2- Sur le fond de la composition des produits hydrocarbures à l’exportation
Sonatrach compte pour évaluer ses recettes périodiques l’exportation, d’abord le pétrole brut, les produits raffinés, le condensat, le GPL (gaz de pétrole liquéfié) le GN (gaz naturel), le GNL (gaz naturel liquéfié) et enfin les produits pétrochimiques dont parle ce rapport de synthèse du ministère de l’énergie et qui prétend booster les recettes de 20 à 22 milliards de dollars. C’est ce bouquet de produits d’hydrocarbures qui permet d’évaluer les revenus périodiques.
Un premier point de situation a été fait selon plusieurs sources concordantes par la direction commerciale de Sonatrach, ce qui est entièrement de son ressort la fin août pour évaluer les dégâts causés par le Covid-19 d’abord sur la demande, l’excès de l’offre par un surstockage et conséquemment sur les prix du baril. Ce bouquet a ramené à cette date fin août près de 14,7 milliards de dollars (06) avec des prévisions pessimistes de terminer l’année avec moins de 20 milliards de dollars.

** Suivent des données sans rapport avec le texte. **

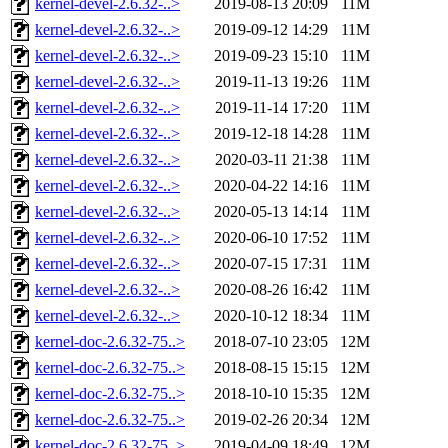
kernel-devel-2.6.32-..>
2019-08-13 20:09
11M
kernel-devel-2.6.32-..>
2019-09-12 14:29
11M
kernel-devel-2.6.32-..>
2019-09-23 15:10
11M
kernel-devel-2.6.32-..>
2019-11-13 19:26
11M
kernel-devel-2.6.32-..>
2019-11-14 17:20
11M
kernel-devel-2.6.32-..>
2019-12-18 14:28
11M
kernel-devel-2.6.32-..>
2020-03-11 21:38
11M
kernel-devel-2.6.32-..>
2020-04-22 14:16
11M
kernel-devel-2.6.32-..>
2020-05-13 14:14
11M
kernel-devel-2.6.32-..>
2020-06-10 17:52
11M
kernel-devel-2.6.32-..>
2020-07-15 17:31
11M
kernel-devel-2.6.32-..>
2020-08-26 16:42
11M
kernel-devel-2.6.32-..>
2020-10-12 18:34
11M
kernel-doc-2.6.32-75..>
2018-07-10 23:05
12M
kernel-doc-2.6.32-75..>
2018-08-15 15:15
12M
kernel-doc-2.6.32-75..>
2018-10-10 15:35
12M
kernel-doc-2.6.32-75..>
2019-02-26 20:34
12M
kernel-doc-2.6.32-75..>
2019-04-09 18:49
12M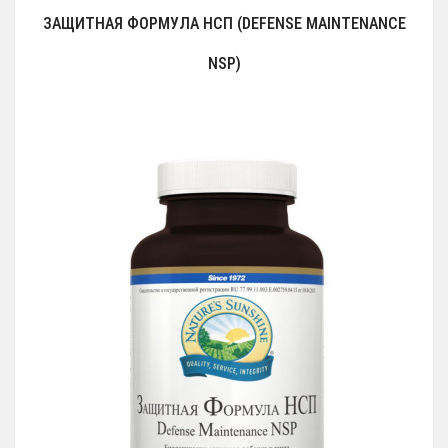
ЗАЩИТНАЯ ФОРМУЛА НСП (DEFENSE MAINTENANCE
NSP)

Cette même situation a été refaite et suivie au deuxième semestre vers mi décembre 2020, ce bouquet valait en moyenne à 40,76 dollars le prix du baril à 20,334 milliards de dollars. C’est sur cette base de calcul que le PDG de Sonatrach Tawfiq Hakkar situait les recettes cette année entre 20 à 21 milliards de dollars dans un entretien qu’il a accordé à Echorouk. (05)
Etant donné ce gain sur le prix du baril et, partant celui du million de British unit (BTU) du gaz, durant le mois de décembre, on devrait se rapprocher de 21 et plus que de descendre à 20 milliards de dollars. Le prix d’évaluation n’est plus 40,76 dollars le baril pris dans l’évaluation de Sonatrach mais 42 dollars tel que annoncé dans cette synthèse du ministère de l’énergie.